The New York Public Library is Dying

Once, when I was working in the Berg Collection at the 42nd Street branch of the New York Public Library, I came across something really fascinating. I was trying to find correspondence between Irish and African American writers and poets, and the slightly out-of-the-way Berg Collection had been on my list for weeks. The room was dark, and smelled, at different moments, of old glue, pipe tobacco, and oiled hardwoods. There, misfiled under “Loche,” I found what I’d been looking for: a letter from Padraic Colum, a renowned Irish folklorist, and Alain Locke, the so-called dean of the Harlem Renaissance, a letter that referred to earlier meetings and exchanges.

I’d been hoping to find evidence of such connections, and the library made this discovery possible.

I was living in Queens at the time, and commuting into midtown on the 7 train everyday.  I’d get into the city early enough to sit on the front steps, waiting with a small crowd for the opening of the front door.  If the season was right, I would watch the sunrise while reading Santayana, or William James, or W.E.B. Du Bois.
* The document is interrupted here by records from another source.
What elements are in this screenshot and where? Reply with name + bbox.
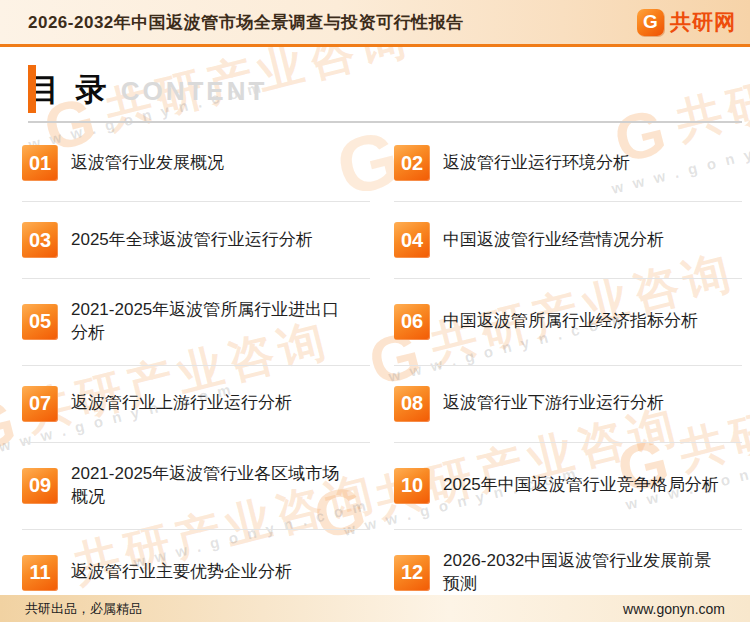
toc-item-number: 12 [394,555,430,591]
toc-item-09[interactable]: 09 2021-2025年返波管行业各区域市场概况 [22,443,370,530]
toc-heading: 目 录 [28,69,111,111]
toc-item-04[interactable]: 04 中国返波管行业经营情况分析 [394,202,742,279]
toc-item-label: 2025年中国返波管行业竞争格局分析 [443,474,719,497]
toc-heading-english: CONTENT [121,76,268,107]
brand-logo-text: 共研网 [670,8,736,36]
toc-item-label: 返波管行业下游行业运行分析 [443,392,664,415]
brand-g-icon: G [637,9,664,36]
report-title: 2026-2032年中国返波管市场全景调查与投资可行性报告 [28,11,464,34]
toc-item-10[interactable]: 10 2025年中国返波管行业竞争格局分析 [394,443,742,530]
toc-item-number: 11 [22,555,58,591]
toc-item-07[interactable]: 07 返波管行业上游行业运行分析 [22,366,370,443]
toc-item-label: 2025年全球返波管行业运行分析 [71,229,313,252]
toc-item-label: 2026-2032中国返波管行业发展前景预测 [443,550,719,596]
toc-item-number: 03 [22,222,58,258]
toc-item-number: 10 [394,468,430,504]
toc-item-label: 返波管行业主要优势企业分析 [71,561,292,584]
toc-item-label: 返波管行业上游行业运行分析 [71,392,292,415]
toc-item-number: 05 [22,304,58,340]
toc-content: 目 录 CONTENT 01 返波管行业发展概况 02 返波管行业运行环境分析 … [0,69,750,617]
toc-item-05[interactable]: 05 2021-2025年返波管所属行业进出口分析 [22,279,370,366]
report-toc-page: 2026-2032年中国返波管市场全景调查与投资可行性报告 G 共研网 G共研产… [0,0,750,622]
toc-item-03[interactable]: 03 2025年全球返波管行业运行分析 [22,202,370,279]
header: 2026-2032年中国返波管市场全景调查与投资可行性报告 G 共研网 [0,0,750,47]
footer-slogan: 共研出品，必属精品 [25,600,142,618]
toc-item-label: 中国返波管所属行业经济指标分析 [443,310,698,333]
footer: 共研出品，必属精品 www.gonyn.com [0,595,750,622]
toc-item-number: 02 [394,145,430,181]
accent-bar [28,65,36,113]
toc-item-06[interactable]: 06 中国返波管所属行业经济指标分析 [394,279,742,366]
brand-logo[interactable]: G 共研网 [637,8,736,36]
toc-item-label: 2021-2025年返波管行业各区域市场概况 [71,463,347,509]
footer-website-link[interactable]: www.gonyn.com [623,601,725,617]
toc-item-number: 06 [394,304,430,340]
toc-item-number: 01 [22,145,58,181]
toc-item-number: 09 [22,468,58,504]
toc-header: 目 录 CONTENT [28,69,742,123]
toc-item-number: 08 [394,386,430,422]
toc-item-02[interactable]: 02 返波管行业运行环境分析 [394,125,742,202]
toc-item-number: 04 [394,222,430,258]
toc-item-label: 2021-2025年返波管所属行业进出口分析 [71,299,347,345]
toc-item-08[interactable]: 08 返波管行业下游行业运行分析 [394,366,742,443]
toc-grid: 01 返波管行业发展概况 02 返波管行业运行环境分析 03 2025年全球返波… [22,125,742,617]
toc-item-label: 返波管行业运行环境分析 [443,152,630,175]
toc-item-number: 07 [22,386,58,422]
toc-item-label: 返波管行业发展概况 [71,152,224,175]
toc-item-label: 中国返波管行业经营情况分析 [443,229,664,252]
toc-item-01[interactable]: 01 返波管行业发展概况 [22,125,370,202]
If it was winter, I’d stand in the darkness. And then, once the heavy portal was open, I’d race up the stairs to claim my books, to get the best table, to get to work.
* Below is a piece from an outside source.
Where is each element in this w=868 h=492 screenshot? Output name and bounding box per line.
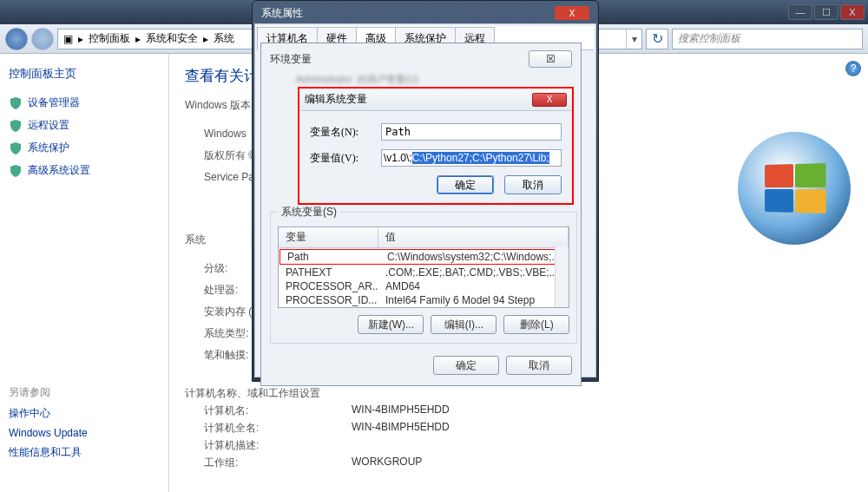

When I was finally settled, a fascinating social world came to life.  There were competitors – other writers, working on their own projects, jealously guarding their space.  There were the dangerous types – men and women who ritually placed warning signs – “STAY AWAY FBI!” – around their tables, who occasionally barked loudly, and who sometimes stole my books (and those of others).  There were tourists, gawking and pointing. There was the super cool staff, oblivious, helpful, and nonchalant.  And there were miles – literally, actually, truly, miles – of books and pamphlets and maps and everything, all there for the prayerful summoning, delivered courtesy of vacuum tubes and bell waiters.  Like magic.  Everyday, in a world as fabulous as OZ, there was some new discovery, some new cache of letters, some new misfiled missive. For me and for thousands of others.
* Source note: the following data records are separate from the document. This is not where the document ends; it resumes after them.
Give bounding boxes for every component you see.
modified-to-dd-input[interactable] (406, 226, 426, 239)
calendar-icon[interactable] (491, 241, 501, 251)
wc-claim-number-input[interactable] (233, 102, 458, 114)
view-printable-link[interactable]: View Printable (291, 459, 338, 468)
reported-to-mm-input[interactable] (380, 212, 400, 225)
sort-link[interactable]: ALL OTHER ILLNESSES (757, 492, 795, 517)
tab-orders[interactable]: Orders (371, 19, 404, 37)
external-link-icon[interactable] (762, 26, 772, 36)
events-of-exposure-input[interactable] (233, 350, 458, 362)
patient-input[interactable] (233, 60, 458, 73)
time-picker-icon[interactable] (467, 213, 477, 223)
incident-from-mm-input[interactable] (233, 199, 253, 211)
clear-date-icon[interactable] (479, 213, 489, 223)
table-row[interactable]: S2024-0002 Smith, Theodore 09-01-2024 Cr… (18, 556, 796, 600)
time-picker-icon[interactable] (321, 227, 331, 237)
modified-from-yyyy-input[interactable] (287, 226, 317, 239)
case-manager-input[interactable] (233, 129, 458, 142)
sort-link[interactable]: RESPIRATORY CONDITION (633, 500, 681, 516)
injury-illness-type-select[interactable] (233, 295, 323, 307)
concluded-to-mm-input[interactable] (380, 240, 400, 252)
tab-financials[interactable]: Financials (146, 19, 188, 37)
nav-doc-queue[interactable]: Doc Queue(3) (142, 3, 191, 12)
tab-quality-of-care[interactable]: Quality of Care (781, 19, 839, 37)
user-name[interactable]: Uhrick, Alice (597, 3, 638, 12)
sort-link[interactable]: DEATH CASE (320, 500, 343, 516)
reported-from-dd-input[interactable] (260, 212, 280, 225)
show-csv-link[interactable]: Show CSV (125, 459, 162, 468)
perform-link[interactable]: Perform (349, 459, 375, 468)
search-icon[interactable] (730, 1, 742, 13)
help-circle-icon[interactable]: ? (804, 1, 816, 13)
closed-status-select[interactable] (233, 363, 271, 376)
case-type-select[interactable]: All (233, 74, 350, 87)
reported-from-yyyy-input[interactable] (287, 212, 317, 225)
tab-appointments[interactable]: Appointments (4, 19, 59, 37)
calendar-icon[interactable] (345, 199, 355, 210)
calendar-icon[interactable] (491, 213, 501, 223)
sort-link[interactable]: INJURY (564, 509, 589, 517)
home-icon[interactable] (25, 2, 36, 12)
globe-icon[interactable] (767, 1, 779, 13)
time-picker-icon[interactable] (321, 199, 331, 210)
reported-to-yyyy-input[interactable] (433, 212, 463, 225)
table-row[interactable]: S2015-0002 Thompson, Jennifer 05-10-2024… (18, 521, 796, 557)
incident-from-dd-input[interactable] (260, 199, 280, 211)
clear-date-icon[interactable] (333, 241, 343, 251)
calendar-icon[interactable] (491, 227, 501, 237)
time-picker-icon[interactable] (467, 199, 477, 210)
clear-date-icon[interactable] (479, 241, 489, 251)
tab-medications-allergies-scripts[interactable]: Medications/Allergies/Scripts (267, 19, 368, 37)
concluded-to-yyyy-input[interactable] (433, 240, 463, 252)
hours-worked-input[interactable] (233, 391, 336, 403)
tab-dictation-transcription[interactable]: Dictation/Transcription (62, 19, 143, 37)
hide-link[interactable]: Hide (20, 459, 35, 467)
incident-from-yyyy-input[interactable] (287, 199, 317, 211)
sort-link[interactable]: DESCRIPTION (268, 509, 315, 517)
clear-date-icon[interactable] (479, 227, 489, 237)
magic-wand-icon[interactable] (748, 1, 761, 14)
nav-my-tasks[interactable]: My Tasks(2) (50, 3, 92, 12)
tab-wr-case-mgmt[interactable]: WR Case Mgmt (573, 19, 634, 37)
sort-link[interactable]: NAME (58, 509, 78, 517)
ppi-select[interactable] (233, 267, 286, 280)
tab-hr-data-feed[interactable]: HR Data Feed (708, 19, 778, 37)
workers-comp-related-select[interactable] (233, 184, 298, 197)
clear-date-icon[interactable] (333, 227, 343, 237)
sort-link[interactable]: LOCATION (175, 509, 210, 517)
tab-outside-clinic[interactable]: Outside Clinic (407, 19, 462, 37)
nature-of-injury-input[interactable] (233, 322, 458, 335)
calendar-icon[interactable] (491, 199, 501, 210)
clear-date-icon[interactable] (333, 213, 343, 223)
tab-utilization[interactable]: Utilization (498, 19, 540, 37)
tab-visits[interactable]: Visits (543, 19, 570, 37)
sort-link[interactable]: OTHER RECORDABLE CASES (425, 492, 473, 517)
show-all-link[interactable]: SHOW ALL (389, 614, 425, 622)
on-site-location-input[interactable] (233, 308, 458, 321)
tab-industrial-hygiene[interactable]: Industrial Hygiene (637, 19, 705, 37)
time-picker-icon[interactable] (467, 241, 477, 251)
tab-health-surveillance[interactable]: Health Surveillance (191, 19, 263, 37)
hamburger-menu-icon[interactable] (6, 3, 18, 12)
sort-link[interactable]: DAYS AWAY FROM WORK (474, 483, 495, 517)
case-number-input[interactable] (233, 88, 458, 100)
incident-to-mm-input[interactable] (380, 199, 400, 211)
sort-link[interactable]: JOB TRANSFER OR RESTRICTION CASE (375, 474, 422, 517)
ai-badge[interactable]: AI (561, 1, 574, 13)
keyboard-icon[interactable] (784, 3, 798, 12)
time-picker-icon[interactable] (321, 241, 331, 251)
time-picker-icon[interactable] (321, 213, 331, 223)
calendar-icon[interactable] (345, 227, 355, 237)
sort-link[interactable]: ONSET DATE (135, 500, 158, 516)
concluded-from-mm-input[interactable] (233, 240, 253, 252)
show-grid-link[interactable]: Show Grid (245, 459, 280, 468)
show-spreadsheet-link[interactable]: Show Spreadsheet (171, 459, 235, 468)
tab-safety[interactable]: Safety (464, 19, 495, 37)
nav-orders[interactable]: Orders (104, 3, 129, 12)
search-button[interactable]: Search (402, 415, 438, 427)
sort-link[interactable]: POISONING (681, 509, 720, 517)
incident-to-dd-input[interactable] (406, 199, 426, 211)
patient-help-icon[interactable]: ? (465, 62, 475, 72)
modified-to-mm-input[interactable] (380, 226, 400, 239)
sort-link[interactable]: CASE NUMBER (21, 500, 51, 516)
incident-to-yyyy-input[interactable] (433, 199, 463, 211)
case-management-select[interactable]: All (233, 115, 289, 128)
The stacks, it seems, are empty now. Or they soon will be, as the public library, confronting an increasingly digital world, pointing to diminishing circulation, and owning acres of priceless real estate below ground, has decided to ship the books off to some undisclosed location in New Jersey, and transform its remodeled guts into the mall of the America. And to do it, as Scott Sherman says, before the new Mayor gets sworn in. Anthony Marx – whose astonishingly good work on race and nation I read as a graduate student – seems determined to replace the research mission of one of the great modern institutions with a corporate naming opportunity for a “meeting place,” so that we can have yet another big open space with someone else’s big, expensive name stamped on it.

Read the pieces by Scott Sherman and Ada Louise Huxtable. Then read this, and note that while we slept, the books were sent away. And then, ask yourself: how many venues do we need for the next wedding of the century? What sort of backdrop are we creating here? For what sort of work and for whom? Must we hollow out the library to create a blank multi-purpose space for the truly rich? And what gets lost, exactly, when what is real and tactile gets sent off to a storage facility upstate or to a cave in New Jersey. What book or letter?  What missed set of connections? What history? What is the purpose of a public library – that is, what good is it? – to an ordinary person, to an immigrant, to a researcher, when there is nothing but emptiness left?

The New York Public Library is dying.  And a new mall is about to be born.